Dans un avis rendu en juin 2009, elle est même très claire : « L’AFSSET ne recommande pas particulièrement l’installation dans les bâtiments, de systèmes autonomes de traitement de l’air, visant à diminuer ou à inactiver les virus dans l’air (filtration par filtres biocides ou électrostatiques, ionisation, rayonnement UV, plasma froid…) dont l’efficacité épuratoire n’a pas été démontrée dans les bâtiments ».

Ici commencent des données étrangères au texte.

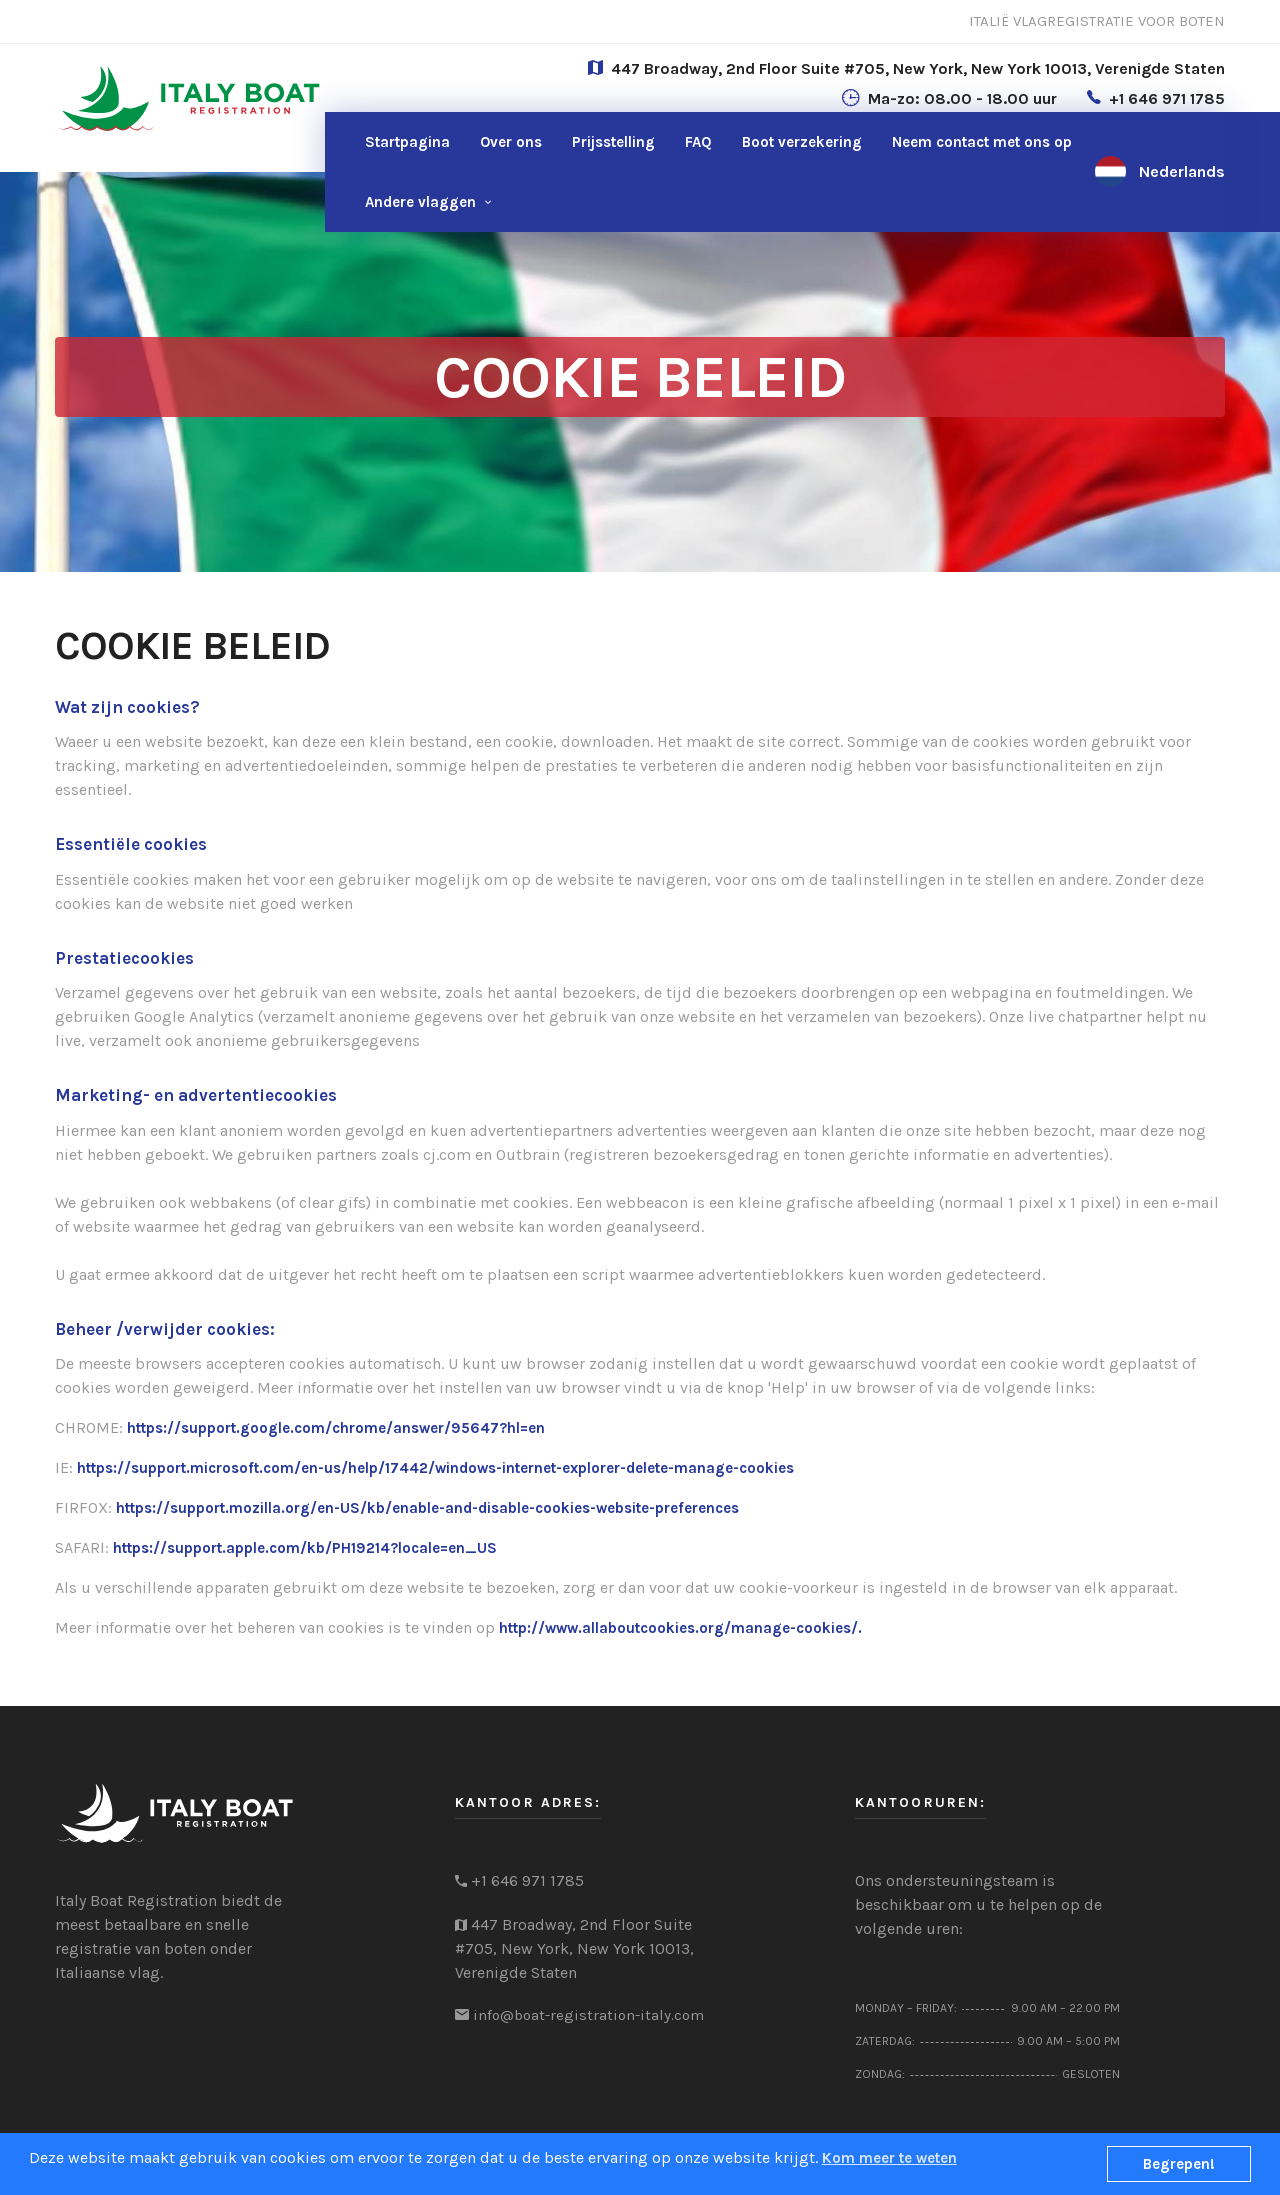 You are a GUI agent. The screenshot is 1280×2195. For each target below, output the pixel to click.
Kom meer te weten (889, 2158)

A la tête du laboratoire d’hygiène de la Ville de Paris, Fabien Squinazi en remet une couche. Les purificateurs d’air sont à ses yeux, « inutiles face à une maladie telle que la grippe. Les spores se propagent d’un individu à un autre en quelques secondes. Dans le cas d’un éternuement par exemple, un purificateur d’air n’a pas le temps de s’interposer. C’est pourquoi en pareilles circonstances, la meilleure prévention reste le port d’un masque ». Sans oublier que, grippe ou pas grippe, le meilleur moyen de changer l’air de son logement ou de son bureau est encore d’aérer en grand, quelques minutes par jour.